For further information on the Idaho Geothermal Energy Working Group, contact:

Gerry Galinato
Energy Division,
Idaho Department of Water Resources
Tel: (208) 327-7963
Email: ggalinat@idwr.state.id.us
  • 18-19 November
    Geothermal Trade Mission
    Reno, NV

    The Idaho Energy Division is organizing a geothermal trade mission to Nevada specifically slated for elected and appointed officials and staff to learn more about geothermal energy and how Idaho can benefit from its geothermal resources. Participants will tour two geothermal power plants and an onion drying facility in Fallon, and conduct roundtable discussions with Nevada state and local officials, regulators, and staff from public utilities. There is limited space available for others to participate in this trip. Confirmation of participation is required by 1 November. For more information, contact Helen Harrington, Tel: (208) 327-7950, Email: HHARRING@idwr.state.id.us.

  • 10-11 February 2003
    Harvesting Clean Energy Conference III
    Held in partnership with the 8th Annual Idaho Ag Summit
    Boise, ID
    Website (See News & Events)

  • The Idaho Geothermal Energy Working Group Steering Committee met in Boise on 10 October. Topics discussed included national, regional, and state updates as well as subcommittee reports. A copy of the Idaho Geothermal Energy Development Strategic Plan is available in PDF format (794 kb).
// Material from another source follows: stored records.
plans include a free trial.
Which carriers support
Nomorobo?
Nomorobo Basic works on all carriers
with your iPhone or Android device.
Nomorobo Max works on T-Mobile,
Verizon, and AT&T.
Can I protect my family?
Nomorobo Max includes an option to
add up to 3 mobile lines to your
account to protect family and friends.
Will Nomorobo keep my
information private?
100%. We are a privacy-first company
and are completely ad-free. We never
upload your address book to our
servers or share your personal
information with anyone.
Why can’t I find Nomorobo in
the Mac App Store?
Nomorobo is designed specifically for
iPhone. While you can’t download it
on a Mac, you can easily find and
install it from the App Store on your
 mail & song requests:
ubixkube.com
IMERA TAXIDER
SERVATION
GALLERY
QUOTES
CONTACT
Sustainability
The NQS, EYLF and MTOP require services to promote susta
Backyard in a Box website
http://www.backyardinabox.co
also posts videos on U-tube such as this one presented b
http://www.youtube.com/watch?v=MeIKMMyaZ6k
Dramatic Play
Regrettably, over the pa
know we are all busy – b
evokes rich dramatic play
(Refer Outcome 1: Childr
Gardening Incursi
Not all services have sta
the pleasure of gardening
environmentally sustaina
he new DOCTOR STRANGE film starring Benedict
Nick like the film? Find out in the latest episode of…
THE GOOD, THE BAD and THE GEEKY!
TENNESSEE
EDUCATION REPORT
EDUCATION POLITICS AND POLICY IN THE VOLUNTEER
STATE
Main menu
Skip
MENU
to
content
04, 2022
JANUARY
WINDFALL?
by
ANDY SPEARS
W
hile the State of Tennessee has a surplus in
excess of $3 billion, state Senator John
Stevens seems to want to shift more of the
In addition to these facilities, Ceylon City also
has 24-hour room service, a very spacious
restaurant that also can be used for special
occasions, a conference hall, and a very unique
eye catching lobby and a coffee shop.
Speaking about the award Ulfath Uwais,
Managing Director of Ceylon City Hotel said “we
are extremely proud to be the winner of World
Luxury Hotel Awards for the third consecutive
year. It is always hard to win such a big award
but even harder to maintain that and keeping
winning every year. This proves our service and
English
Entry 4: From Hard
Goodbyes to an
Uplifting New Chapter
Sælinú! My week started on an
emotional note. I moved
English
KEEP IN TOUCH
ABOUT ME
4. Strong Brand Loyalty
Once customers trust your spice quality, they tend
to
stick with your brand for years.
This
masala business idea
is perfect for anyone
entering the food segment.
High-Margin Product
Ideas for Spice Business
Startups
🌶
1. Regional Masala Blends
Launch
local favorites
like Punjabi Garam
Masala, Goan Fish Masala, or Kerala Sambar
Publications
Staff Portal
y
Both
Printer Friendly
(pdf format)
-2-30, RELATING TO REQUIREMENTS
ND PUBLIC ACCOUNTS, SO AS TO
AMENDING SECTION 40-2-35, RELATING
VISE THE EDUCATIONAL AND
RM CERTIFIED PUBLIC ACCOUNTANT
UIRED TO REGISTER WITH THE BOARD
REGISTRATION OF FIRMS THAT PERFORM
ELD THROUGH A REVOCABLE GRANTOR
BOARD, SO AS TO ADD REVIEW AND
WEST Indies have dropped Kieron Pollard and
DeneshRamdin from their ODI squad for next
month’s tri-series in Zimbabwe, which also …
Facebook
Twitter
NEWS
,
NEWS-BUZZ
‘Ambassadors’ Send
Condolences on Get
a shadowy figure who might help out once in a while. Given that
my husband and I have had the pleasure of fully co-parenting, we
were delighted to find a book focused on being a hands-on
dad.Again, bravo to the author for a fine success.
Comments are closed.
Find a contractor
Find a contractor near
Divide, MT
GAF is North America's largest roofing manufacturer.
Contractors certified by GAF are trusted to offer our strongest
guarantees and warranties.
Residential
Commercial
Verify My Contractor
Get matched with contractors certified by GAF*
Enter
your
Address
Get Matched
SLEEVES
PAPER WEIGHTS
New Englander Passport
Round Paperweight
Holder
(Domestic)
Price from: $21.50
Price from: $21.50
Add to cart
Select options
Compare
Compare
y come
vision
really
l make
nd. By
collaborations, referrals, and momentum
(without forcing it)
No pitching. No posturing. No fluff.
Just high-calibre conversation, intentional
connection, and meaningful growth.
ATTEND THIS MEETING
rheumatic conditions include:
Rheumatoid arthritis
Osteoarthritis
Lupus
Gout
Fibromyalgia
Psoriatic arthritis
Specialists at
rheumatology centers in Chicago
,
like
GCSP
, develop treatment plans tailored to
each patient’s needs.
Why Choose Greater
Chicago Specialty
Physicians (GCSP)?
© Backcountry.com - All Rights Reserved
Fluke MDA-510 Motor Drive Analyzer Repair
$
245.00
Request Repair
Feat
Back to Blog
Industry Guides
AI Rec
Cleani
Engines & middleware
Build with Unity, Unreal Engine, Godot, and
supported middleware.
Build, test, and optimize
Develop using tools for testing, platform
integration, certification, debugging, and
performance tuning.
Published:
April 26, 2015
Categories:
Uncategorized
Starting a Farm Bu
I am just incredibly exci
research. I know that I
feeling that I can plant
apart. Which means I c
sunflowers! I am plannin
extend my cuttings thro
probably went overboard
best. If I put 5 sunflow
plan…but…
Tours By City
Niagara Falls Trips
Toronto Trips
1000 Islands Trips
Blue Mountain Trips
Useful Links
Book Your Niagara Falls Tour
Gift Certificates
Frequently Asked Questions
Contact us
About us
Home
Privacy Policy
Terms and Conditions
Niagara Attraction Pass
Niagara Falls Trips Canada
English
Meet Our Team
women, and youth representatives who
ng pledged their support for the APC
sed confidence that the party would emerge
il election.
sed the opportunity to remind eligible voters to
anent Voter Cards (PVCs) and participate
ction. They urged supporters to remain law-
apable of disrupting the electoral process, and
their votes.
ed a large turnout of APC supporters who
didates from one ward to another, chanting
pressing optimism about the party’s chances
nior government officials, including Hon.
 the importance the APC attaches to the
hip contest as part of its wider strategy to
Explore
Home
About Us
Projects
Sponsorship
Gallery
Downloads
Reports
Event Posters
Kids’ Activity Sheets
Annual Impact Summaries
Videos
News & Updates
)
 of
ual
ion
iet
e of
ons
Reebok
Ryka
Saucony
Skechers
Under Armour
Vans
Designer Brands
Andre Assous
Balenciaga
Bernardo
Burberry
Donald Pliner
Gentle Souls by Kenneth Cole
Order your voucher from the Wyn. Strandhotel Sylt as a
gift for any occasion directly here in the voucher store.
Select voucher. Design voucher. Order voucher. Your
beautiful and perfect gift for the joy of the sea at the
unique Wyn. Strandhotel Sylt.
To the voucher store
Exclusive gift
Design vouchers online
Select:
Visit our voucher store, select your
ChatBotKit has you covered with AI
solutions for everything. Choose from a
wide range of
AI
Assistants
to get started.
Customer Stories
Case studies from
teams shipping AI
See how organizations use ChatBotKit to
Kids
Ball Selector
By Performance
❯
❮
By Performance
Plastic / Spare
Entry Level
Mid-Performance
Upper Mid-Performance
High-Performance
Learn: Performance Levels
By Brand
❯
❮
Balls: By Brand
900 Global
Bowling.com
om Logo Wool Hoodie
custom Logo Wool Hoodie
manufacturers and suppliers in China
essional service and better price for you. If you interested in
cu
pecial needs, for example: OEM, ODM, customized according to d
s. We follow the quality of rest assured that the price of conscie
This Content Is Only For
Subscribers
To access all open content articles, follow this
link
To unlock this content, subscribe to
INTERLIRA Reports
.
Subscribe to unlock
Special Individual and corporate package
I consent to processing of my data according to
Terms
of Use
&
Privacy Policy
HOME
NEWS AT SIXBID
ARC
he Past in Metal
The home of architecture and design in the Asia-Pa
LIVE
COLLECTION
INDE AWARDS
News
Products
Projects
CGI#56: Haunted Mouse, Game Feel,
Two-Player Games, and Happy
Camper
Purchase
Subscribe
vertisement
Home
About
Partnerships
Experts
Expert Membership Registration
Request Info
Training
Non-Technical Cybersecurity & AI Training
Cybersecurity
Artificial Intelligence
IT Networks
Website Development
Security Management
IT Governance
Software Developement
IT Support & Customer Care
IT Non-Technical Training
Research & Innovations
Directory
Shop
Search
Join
  • The Idaho Department of Water Resources (IDWR) has created a new website: Idaho Geothermal Resources. The website includes information on geothermal's history in the state; direct uses, e.g., recreation, aquaculture, greenhouses, home heating systems, and district heating; geothermal power generation; technical reports and references; an interactive geothermal map; special regulatory information; and information on the Idaho Geothermal Energy Working Group. The website was created initially as part of the State Energy Program Special Project, "Idaho Geothermal Resource Assessment Project" which is partially funded by DOE. For more information, see the IDWR Idaho Geothermal Resources website.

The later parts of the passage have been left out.